Investors should take a more defensive stance at least in the short term.
Palo Alto Networks (PANW) and toll brothers (TOL) reported earnings on Tuesday night. So did three big Ark Invest holdings: exact Sciences (EXA), Crispr Therapeutics (CRSP) and coin base (CURRENCY).
wing stop (ALA) and TJX because (TJX) report early Wednesday morning. Wingstop dipped below a buy point again on Tuesday, while shares of TJX are not far from an early entry into a shallow bottom.
nvidia (NVDA) Earnings loom on Wednesday night, a key report for the chip sector and the overall market rally.
WING shares are on the IBD Leaderboard and IBD 50.
The video embedded in the article reviews Tuesday’s market sell-off and discusses autoliv (ALV), Lamb Weston and Wingstop.
Dow Jones Futures Today
Dow Jones futures were up 0.1% against fair value. S&P 500 futures advanced 0.1% and Nasdaq 100 futures rose 0.15%.
Remember that overnight action in Dow futures and elsewhere doesn’t necessarily translate into actual trading at the next regular stock market session.
key gains
PANW shares rose in late trading after Palo Alto earnings topped forecasts for the fiscal second quarter, but guidance was mixed. Palo Alto shares fell 1.4% to 166.89 on Tuesday, pulling back toward the 200-day line. A decisive move above last week’s high of 177.60 would clear resistance dating back several months, offering an entry.
TOL shares rose modestly after hours as fiscal first-quarter earnings topped views. Shares of Toll Brothers fell 2.6% on Tuesday to 55.70, nearing the 50-day and 10-week lines. After nearly doubling from last October through February 2, stocks fell back as Treasury yields recovered. But TOL shares have a handle cup buy point of 62.71.
EXAS shares fell modestly in overnight trading after Exact Sciences topped fourth-quarter views, but gave guidance in line for 2023. Exact Sciences shares could test the 50-day line on Wednesday after falling a 3 .5% to 61.26 on Tuesday.

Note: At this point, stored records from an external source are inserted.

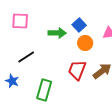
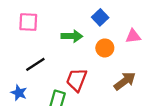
blue square: (79, 25) -> (100, 17), moved
red trapezoid: (77, 70) -> (77, 80), moved

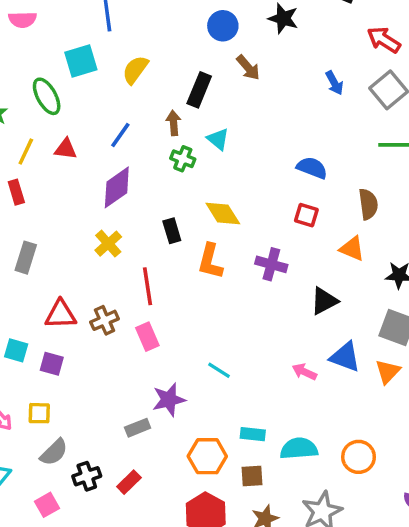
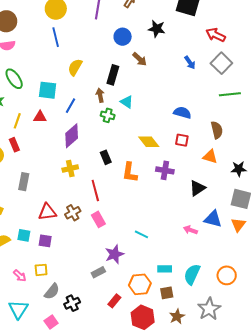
cyan square: (81, 61) -> (48, 90), moved, turned 30
green ellipse: (47, 96) -> (14, 79), moved
yellow diamond: (223, 214) -> (149, 142), moved
yellow cross: (108, 244) -> (70, 169), turned 35
cyan semicircle: (299, 449) -> (192, 274), turned -55
red rectangle: (129, 482) -> (114, 301), moved

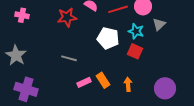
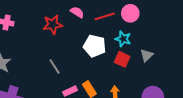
gray triangle: (159, 24) -> (147, 55), moved
gray line: (69, 58) -> (55, 66), turned 42

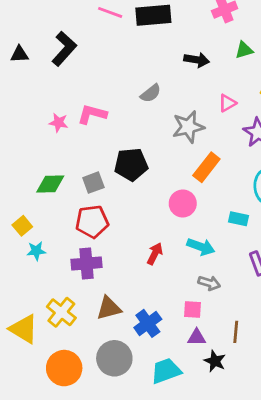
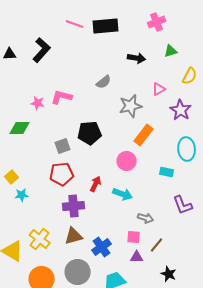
green diamond: (50, 184) -> (20, 128), moved
cyan arrow: (201, 247) -> (123, 194), moved
red arrow: (155, 254) -> (96, 184), moved
purple cross: (86, 263) -> (74, 206), moved
brown line: (236, 332) -> (157, 245), moved, turned 35
black star: (215, 361) -> (169, 274), moved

CRSP shares rose slightly in extended action. Crispr reported a lower-than-expected fourth-quarter loss and said it is on track to complete its FDA submission by the end of the first quarter for its gene-edited therapy to treat sickle cell disease and transfusion-dependent beta-thalassemia. Crispr shares sank 4.8% on Tuesday to 62.07, dipping below the 50-day line.

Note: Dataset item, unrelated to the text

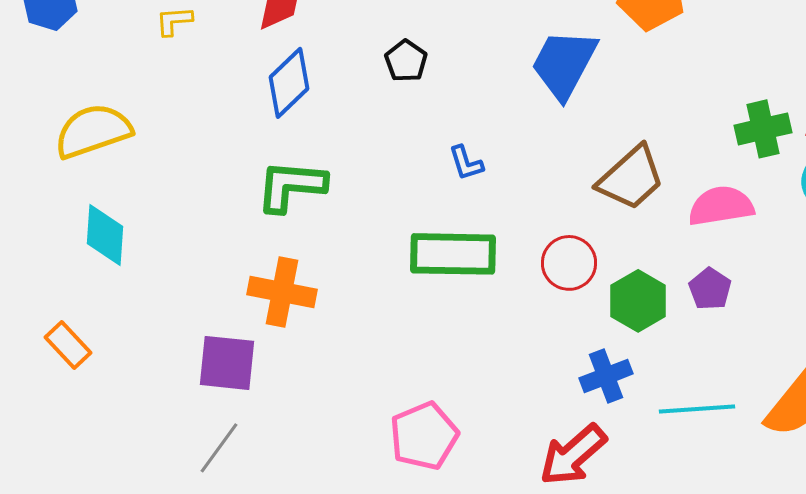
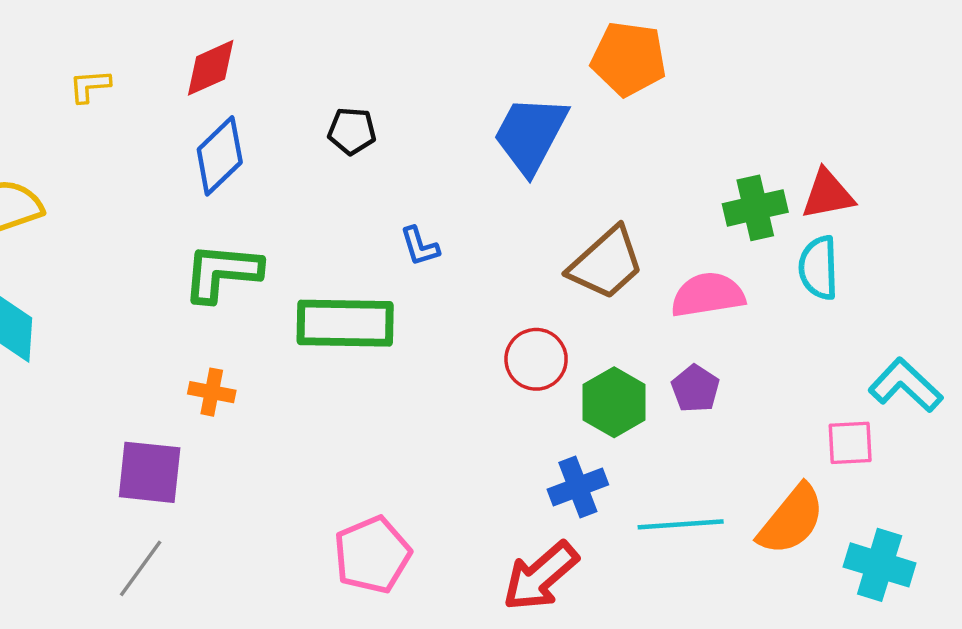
black pentagon: (406, 61) -> (352, 131), turned -30
green rectangle: (453, 254) -> (345, 323), moved
orange cross: (282, 292) -> (212, 392), size x0.6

COIN shares were lower overnight as Coinbase reported a slightly smaller-than-expected fourth-quarter loss as revenue fell 75%. COIN shares fell 8.4% to 46.63 on Tuesday, back to the 200 and 21-day lines. Investors could view a decisive bounce from these levels as something of an aggressive entry.
Shares of WING fell 4.2% to 166.21 on heavy volume on Tuesday, slipping below a cup-handle buy point of 169.04 that sold off last week, according to MarketSmith analysis.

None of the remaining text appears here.